Tuesday, July 2, 2013

Anatomy of a (partial) success

I've always been fascinated with Lone Star quilts, and so naturally, that was one of the first things I attempted when I started quilting. Quilting itself, even the easy stuff, seems so daunting when you first start out, that it's hard to judge at first what things are really way beyond your skill level. The first time I attempted to make the pieced diamond block that comprises a Lone Star, this is what I ended up with:

I had not yet learned that bias edges are evil and will conspire to destroy all your hard work unless you treat them like they are radioactive. All that stuff about pressing versus ironing? Made no sense to me at the time. I GET IT NOW.

So, I have no idea what possessed me to try it again now. I don't even remember making the decision to do it. One minute I'm lounging at the pool, wondering how anyone can burn after 5 minutes with 110 SPF sunscreen (answer: when that someone asks a 9-year-old to put it on her back for her), and the next I'm cutting strips from my mom's old Kaffe Fassett stash.

I looked around at a lot of tutorials online, until I had a sense of what to do. The strip-piecing method makes things pretty easy to start, but then you have to sew those strips together. Many of the tutorials out there will tell you that the way to line things up is to make sure you have a 1/4-inch of overlap at each end when you lay your raw edges together.


Unless you manage to cut and sew with the precision of some sort of machine, this will not work. I know because I attempted it eight million times. I tried inventing my own ways of measuring. I tried begging. No. When you try to line them up based upon measuring your ends, you get this:

And this:

I realize that these do not seem THAT far off, but even that much error can cause issues later, and these were the ones that I did not do over. Many others that I did not photograph were far worse, but I left these because I am still essentially a lazy perfectionist.

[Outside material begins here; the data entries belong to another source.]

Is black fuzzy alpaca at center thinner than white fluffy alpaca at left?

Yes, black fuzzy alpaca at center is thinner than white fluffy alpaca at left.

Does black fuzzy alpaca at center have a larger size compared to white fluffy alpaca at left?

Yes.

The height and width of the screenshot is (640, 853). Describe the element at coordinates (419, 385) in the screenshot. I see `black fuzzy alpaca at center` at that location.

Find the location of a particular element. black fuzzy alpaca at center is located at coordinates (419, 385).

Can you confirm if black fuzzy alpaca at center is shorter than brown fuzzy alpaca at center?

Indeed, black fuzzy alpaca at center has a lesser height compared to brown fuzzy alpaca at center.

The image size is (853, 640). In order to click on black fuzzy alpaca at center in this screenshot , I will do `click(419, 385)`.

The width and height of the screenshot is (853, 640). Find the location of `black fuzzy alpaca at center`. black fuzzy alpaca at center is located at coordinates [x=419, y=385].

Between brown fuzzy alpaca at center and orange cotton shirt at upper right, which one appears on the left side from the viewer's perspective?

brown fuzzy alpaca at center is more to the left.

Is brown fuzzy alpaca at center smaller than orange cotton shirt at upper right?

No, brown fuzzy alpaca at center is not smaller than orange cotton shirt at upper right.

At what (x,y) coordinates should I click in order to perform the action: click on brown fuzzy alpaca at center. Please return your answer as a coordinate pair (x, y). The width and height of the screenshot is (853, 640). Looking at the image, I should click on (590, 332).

No, the only way (that I can see) to line up seams on these strips is to stick a pin through the seam 1/4-inch from the edge of one strip and then put that same pin into the seam of the other strip at the same point, and then pin them together. My strips had two seams to join, so it had to be done twice on each strip. (Maybe I'll do a tutorial someday and show you since I'm like all experty now and stuff.) Once I started doing that, ta da!

Mama likey.

Once I got the bastard all put together it was time for the y-seams. And I thought, "Pfffft. I've done y-seams. No big deal." Well, to be perfectly honest, I've done one y-seam. Just one. But it was perfect! So that means I'm all experty and stuff right?

Yeah, no.

Doing a y-seam in a small block where you are just dealing with three small pieces of fabric is a little different that trying to manipulate something larger and pieced. (I believe the combination of so many bias edges gives it some sort of primitive sentience that allows it to sabotage your efforts to keep it in line.) I had to do the first piece over twice, and it was clearly just luck that it was that few because I did the second piece over eleven times. ELEVEN. Frankly, I'm shocked that there was any material left to sew together after ripping it out so may times, and I would have thought that much ripping and sewing would have turned my bias edges feral and I'd be left with a bleeding stump where my hand had been.

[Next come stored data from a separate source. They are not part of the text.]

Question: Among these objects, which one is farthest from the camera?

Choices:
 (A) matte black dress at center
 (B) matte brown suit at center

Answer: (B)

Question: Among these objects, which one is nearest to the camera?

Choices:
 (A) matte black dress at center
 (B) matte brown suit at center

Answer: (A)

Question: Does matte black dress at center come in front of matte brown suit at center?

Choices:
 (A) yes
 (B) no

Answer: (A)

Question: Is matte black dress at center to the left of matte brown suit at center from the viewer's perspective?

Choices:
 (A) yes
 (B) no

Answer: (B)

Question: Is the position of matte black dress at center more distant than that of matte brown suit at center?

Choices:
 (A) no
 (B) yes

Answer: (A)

I think a lot of my problem was just being able to see where things were under my needle and presser foot. I had to do a lot of guessing for getting my starting at stopping points in the right place, and it took me a while to figure out how to make that guess more accurate. Even so, if you look closely enough, you can still tell that many of them are a bit off:

 Can't see it? Trust me.  But then some were pretty darn good:

All in all, I consider it a success, mainly because I can't stop looking at it. This was one of those grails for me as a quilter and despite its flaws, it makes me feel pretty darn proud of how far I've come in the last 5 years.

Have you made one? Did it bite back? Or did you subdue it with superior skill and a hazmat suit?